The one mode that is not so useful with auto ISO, it seems to me, is M. M mode is most important if you want to produce a result that is in direct contradiction of the camera's meter. In auto ISO, if the meter thinks you're underexposing, it will raise ISO to compensate. Though you can usually overexpose, the meter will defeat attempted underexposure.
It is true, of course, that you can use M mode to control ISO, but there are few instances where higher ISO is an advantage. The lowest ISO you can get away with will give you the best dynamic range, sharpness and noise-free signal.
I do suggest that if you want to keep more control over ISO but still use it on auto, you experiment with your own ability to hold the camera steady with the lenses you have. The camera's auto ISO default setting is 1/30 of a second, not accounting for VR. If you can get good results at a lower shutter speed with a VR lens, it's a good idea to alter that setting so that the camera is not so quick to boost the ISO. You will see a blinking signal when the auto ISO is called on. The chosen ISO is not shown, so you will not be sure what ISO the camera has chosen unless you read it in the EXIF information for the image.
Scenario 1
I’m in daylight and I want to use f/16 and ISO 100. How do I do this?
A-mode: Set Aperture to f/8. Set ISO at 100.
S-mode: Set ISO at 100. Slow the shutter until Aperture is at f/8.
M-mode w/ Auto-ISO: Set Aperture to f/8. Slow shutter until ISO is at 100.
Scenario 2
I’m in daylight and I want to use 1/125 and ISO 100. How do I do this?
A-mode: Set the ISO to 100. Adjust Aperture until Shutter is at 1/125.
S-mode: Set Shutter at 1/125. Set ISO at 100.
M-mode w/Auto-ISO: Set Shutter at 1/125. Adjust Aperture until ISO is at 100.
Scenario 3
I’m in daylight and I want to use f/16 and 1/125. How do I do this?
A-mode: Set aperture to f/16. Lower the ISO until Shutter is at 1/125.
S-mode: Set Shutter to 1/125. Lower the ISO until Aperture is at f/16.
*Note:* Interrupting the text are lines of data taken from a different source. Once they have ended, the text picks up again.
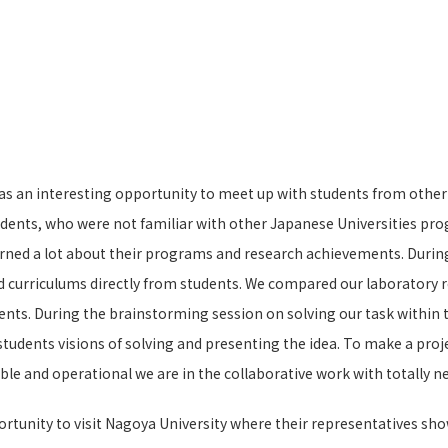
 an interesting opportunity to meet up with students from other Un
dents, who were not familiar with other Japanese Universities pro
learned a lot about their programs and research achievements. Dur
d curriculums directly from students. We compared our laboratory r
ments. During the brainstorming session on solving our task withi
students visions of solving and presenting the idea. To make a proj
exible and operational we are in the collaborative work with totally 
tunity to visit Nagoya University where their representatives showe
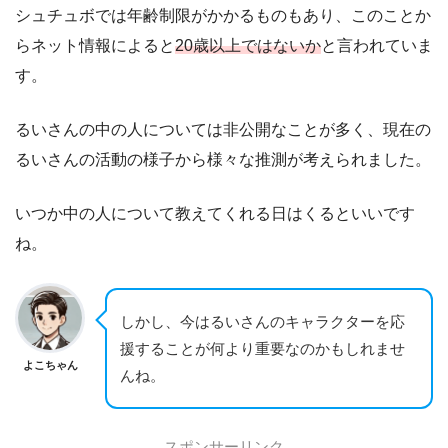
シュチュボでは年齢制限がかかるものもあり、このことか
らネット情報によると
20歳以上ではないか
と言われていま
す。
るいさんの中の人については非公開なことが多く、現在の
るいさんの活動の様子から様々な推測が考えられました。
いつか中の人について教えてくれる日はくるといいです
ね。
しかし、今はるいさんのキャラクターを応
援することが何より重要なのかもしれませ
よこちゃん
んね。
スポンサーリンク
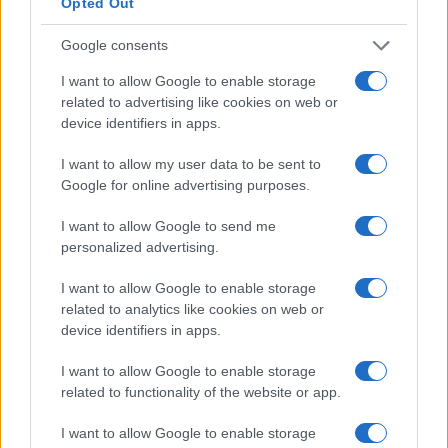
Opted Out
Google consents
I want to allow Google to enable storage
La vita e la carriera di Enrica Bonaccorti: dal
related to advertising like cookies on web or
teatro alla tv
device identifiers in apps.
La carriera poliedrica di Enrica Bonaccorti, dai palcoscenici
alle trasmissioni che hanno segnato un'epoca
I want to allow my user data to be sent to
Google for online advertising purposes.
AiAdhubMedia · 18 Mar 2026
I want to allow Google to send me
PEOPLE NEWS
personalized advertising.
I want to allow Google to enable storage
related to analytics like cookies on web or
device identifiers in apps.
I want to allow Google to enable storage
related to functionality of the website or app.
I want to allow Google to enable storage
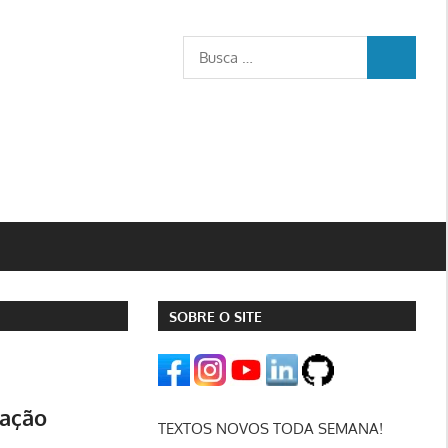
Busca
BUSCA
para:
SOBRE O SITE
zação
TEXTOS NOVOS TODA SEMANA!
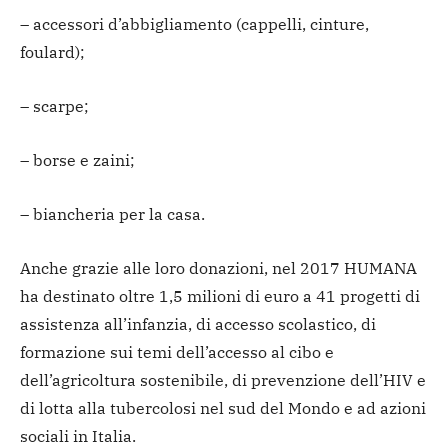
– accessori d’abbigliamento (cappelli, cinture,
foulard);
– scarpe;
– borse e zaini;
– biancheria per la casa.
Anche grazie alle loro donazioni, nel 2017 HUMANA
ha destinato oltre 1,5 milioni di euro a 41 progetti di
assistenza all’infanzia, di accesso scolastico, di
formazione sui temi dell’accesso al cibo e
dell’agricoltura sostenibile, di prevenzione dell’HIV e
di lotta alla tubercolosi nel sud del Mondo e ad azioni
sociali in Italia.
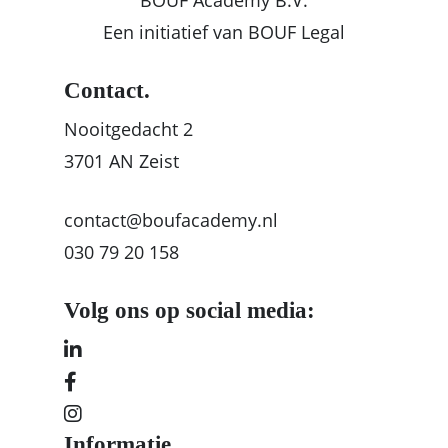
BOUF Academy B.V.
Een initiatief van BOUF Legal
Contact.
Nooitgedacht 2
3701 AN Zeist
contact@boufacademy.nl
030 79 20 158
Volg ons op social media:
Informatie.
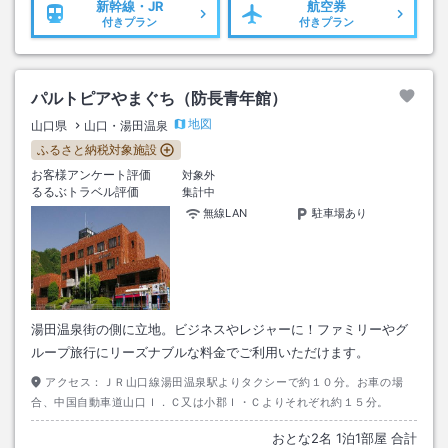
新幹線・JR
航空券
付きプラン
付きプラン
パルトピアやまぐち（防長青年館）
地図
山口県
山口・湯田温泉
ふるさと納税対象施設
お客様アンケート評価
対象外
るるぶトラベル評価
集計中
無線LAN
駐車場あり
湯田温泉街の側に立地。ビジネスやレジャーに！ファミリーやグ
ループ旅行にリーズナブルな料金でご利用いただけます。
アクセス：
ＪＲ山口線湯田温泉駅よりタクシーで約１０分。お車の場
合、中国自動車道山口Ｉ．Ｃ又は小郡Ｉ・Ｃよりそれぞれ約１５分。
おとな
2
名
1
泊
1
部屋 合計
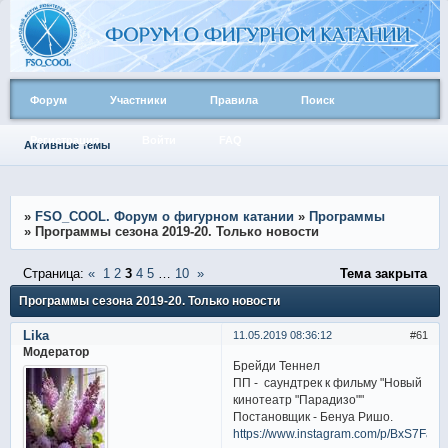
Форум
Участники
Правила
Поиск
Регистрация
Войти
FAQ
Активные темы
»
FSO_COOL. Форум о фигурном катании
»
Программы
»
Программы сезона 2019-20. Только новости
Страница:
«
1
2
3
4
5
…
10
»
Тема закрыта
Программы сезона 2019-20. Только новости
Lika
11.05.2019 08:36:12
61
Модератор
Брейди Теннел
ПП - саундтрек к фильму "Новый
кинотеатр "Парадизо""
Постановщик - Бенуа Ришо.
https://www.instagram.com/p/BxS7FawF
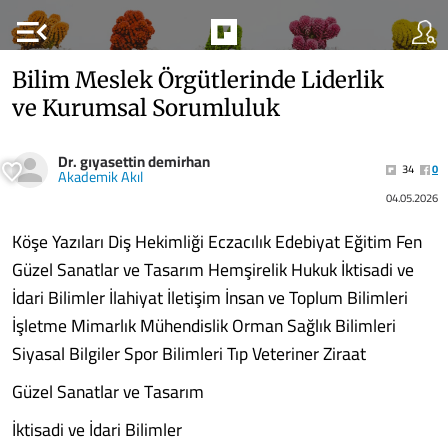
menu_open
Bilim Meslek Örgütlerinde Liderlik
ve Kurumsal Sorumluluk
Dr. gıyasettin demirhan
34
0
Akademik Akıl
04.05.2026
Köşe Yazıları Diş Hekimliği Eczacılık Edebiyat Eğitim Fen
Güzel Sanatlar ve Tasarım Hemşirelik Hukuk İktisadi ve
İdari Bilimler İlahiyat İletişim İnsan ve Toplum Bilimleri
İşletme Mimarlık Mühendislik Orman Sağlık Bilimleri
Siyasal Bilgiler Spor Bilimleri Tıp Veteriner Ziraat
Güzel Sanatlar ve Tasarım
İktisadi ve İdari Bilimler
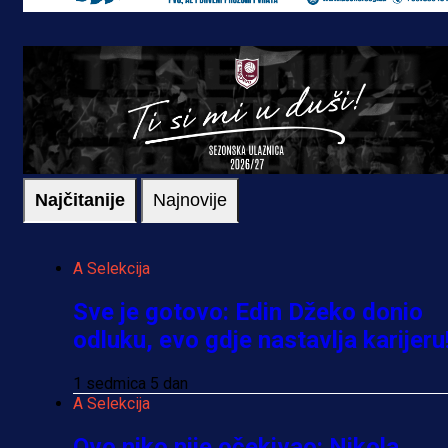
Najčitanije
Najnovije
A Selekcija
Sve je gotovo: Edin Džeko donio
odluku, evo gdje nastavlja karijeru
1 sedmica 5 dan
A Selekcija
Ovo niko nije očekivao: Nikola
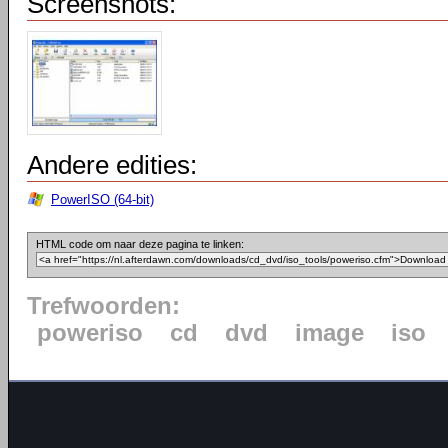
Screenshots:
Andere edities:
PowerISO (64-bit)
HTML code om naar deze pagina te linken:
Trefwoorden:
poweriso
cd
dvd
image
iso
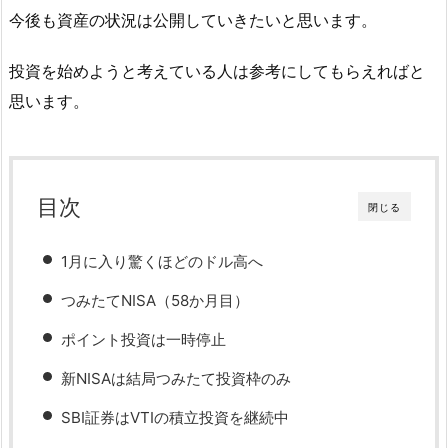
今後も資産の状況は公開していきたいと思います。
投資を始めようと考えている人は参考にしてもらえればと
思います。
目次
閉じる
1月に入り驚くほどのドル高へ
つみたてNISA（58か月目）
ポイント投資は一時停止
新NISAは結局つみたて投資枠のみ
SBI証券はVTIの積立投資を継続中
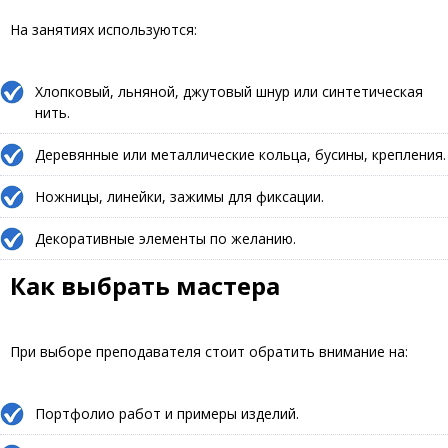
На занятиях используются:
Хлопковый, льняной, джутовый шнур или синтетическая
нить.
Деревянные или металлические кольца, бусины, крепления.
Ножницы, линейки, зажимы для фиксации.
Декоративные элементы по желанию.
Как выбрать мастера
При выборе преподавателя стоит обратить внимание на:
Портфолио работ и примеры изделий.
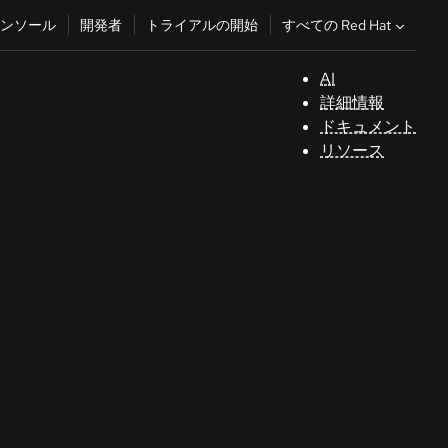
すべての Red Hat
ンソール
開発者
トライアルの開始
AI
サ
詳細情報
ポ
ドキュメント
ー
リソース
ト
コ
ン
ソ
ー
ル
開
発
者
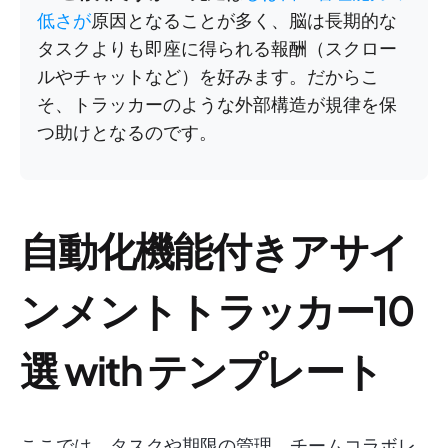
低さが
原因となることが多く、脳は長期的な
タスクよりも即座に得られる報酬（スクロー
ルやチャットなど）を好みます。だからこ
そ、トラッカーのような外部構造が規律を保
つ助けとなるのです。
自動化機能付きアサイ
ンメントトラッカー10
選 with テンプレート
ここでは、タスクや期限の管理、チームコラボレ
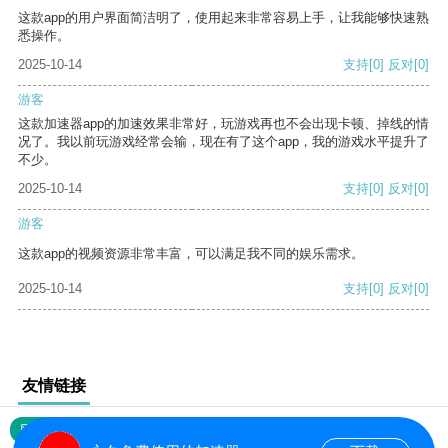
这款app的用户界面简洁明了，使用起来非常容易上手，让我能够快速熟
悉操作。
2025-10-14
支持
[0]
反对
[0]
游客
这款加速器app的加速效果非常好，玩游戏再也不会出现卡顿、掉线的情
况了。我以前玩游戏经常会输，现在有了这个app，我的游戏水平提升了
不少。
2025-10-14
支持
[0]
反对
[0]
游客
这款app的视频资源非常丰富，可以满足我不同的娱乐需求。
2025-10-14
支持
[0]
反对
[0]
友情链接
网站地图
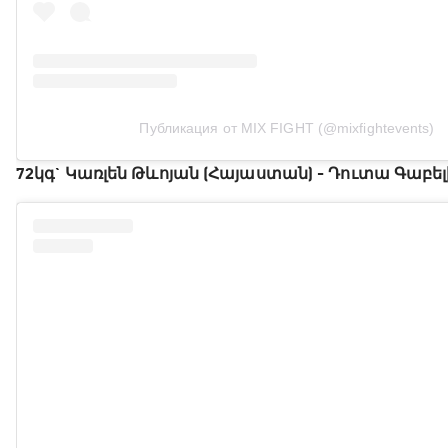
Публикация от MIX FIGHT (@mixfightevents)
72կգ` Կառլեն Թևոյան (Հայաստան) - Դուտա Գաբե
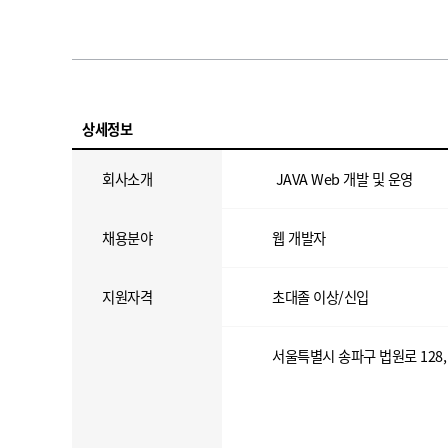
상세정보
회사소개
JAVA Web 개발 및 운영
채용분야
웹 개발자
지원자격
초대졸 이상/신입
서울특별시 송파구 법원로 128, 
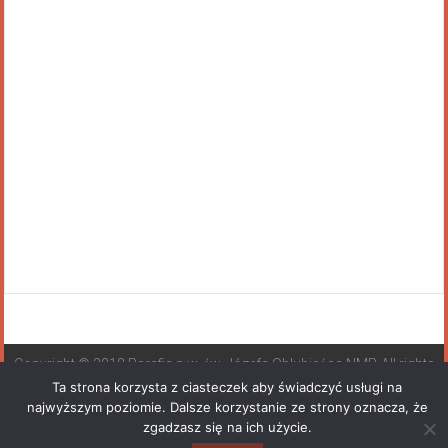
Copyright © 2018 Parafia p.w. św. Józefa Oblubieńca NMP. All rights
reserved.
Ta strona korzysta z ciasteczek aby świadczyć usługi na
najwyższym poziomie. Dalsze korzystanie ze strony oznacza, że
zgadzasz się na ich użycie.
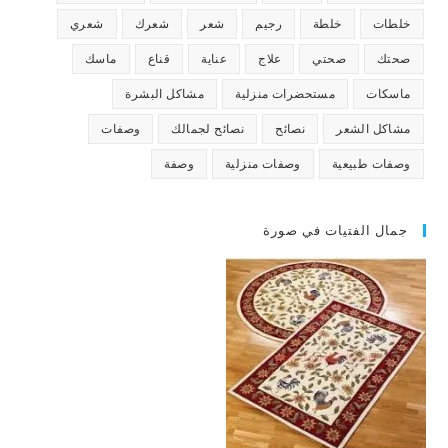
خلطات
خلطة
رجيم
شعر
شعرك
شعري
صحتك
صحتي
علاج
عناية
قناع
ماسك
ماسكات
مستحضرات منزلية
مشاكل البشرة
مشاكل الشعر
نصائح
نصائح لجمالك
وصفات
وصفات طبيعية
وصفات منزلية
وصفة
جمال الفتيات في صورة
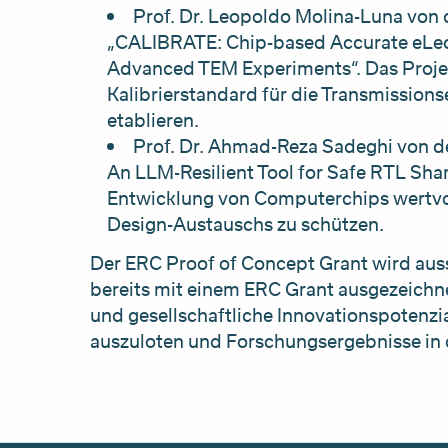
Prof. Dr. Leopoldo Molina-Luna von 
„CALIBRATE: Chip-based Accurate eLec
Advanced TEM Experiments“. Das Projekt
Kalibrierstandard für die Transmission
etablieren.
Prof. Dr. Ahmad-Reza Sadeghi von d
An LLM-Resilient Tool for Safe RTL Shari
Entwicklung von Computerchips wertvo
Design-Austauschs zu schützen.
Der ERC Proof of Concept Grant wird aus
bereits mit einem ERC Grant ausgezeichnet
und gesellschaftliche Innovationspotenzi
auszuloten und Forschungsergebnisse in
M-mode w/ Auto-ISO: Set Aperture to f/16. Set Shutter to 1/125. Let the camera lower the ISO.
Those with a keen eye will recognize that these scenarios are in fact, identical. Applying Sunny 16 Rule, the exposure setting that the camera will arrive at will be f/16, 1/125, and ISO-100. I presented 9 methods, each of which will arrive at exactly the same setting. So which mode should you use?
Answer: It’s up to you and what you want to adjust.
Scenario 1: Aperture and ISO are important to you. Use A-mode.
Scenario 2: Shutter and ISO are important to you. Use S-mode.
Scenario 3: Aperture and Shutter are important to you. Use M-mode w/ Auto-ISO.
Again, they are the same. Understand how each one works and pick the one that right’s for you. Don’t feel like you’re limited to one mode! I routinely switch between modes depending on subject matter.
That said, there are drawbacks with using M-mode with Auto-ISO on D3x00 camera bodies.
- The ISO that the camera selects for you is not readily available for you to inspect. That is, you have no idea what ISO you’re shooting at until after you take the shot and you inspect the EXIF data. Only on higher end bodies such as D5x00, D7x00, and FX cameras, the ISO value is displayed and updated in real-time in the viewfinder as you’re composing.
- On camera bodies there’s only one command dial. You lose the ability to quickly adjust Exposure Compensation since that dedicated button is now used for Aperture. Only way to change Exposure Compensation is to dig into the menus which slows you down.
- With shots where you want to shoot at ISO-100 mounted on tripod for maximum image quality. While it’s possible for you to manipulate the aperture and shutter speed to get ISO-100, it’s much easier to just use Aperture or Shutter Priority to lock in the ISO at 100. This is especially true for D3x00 bodies since the auto-ISO value is unknown.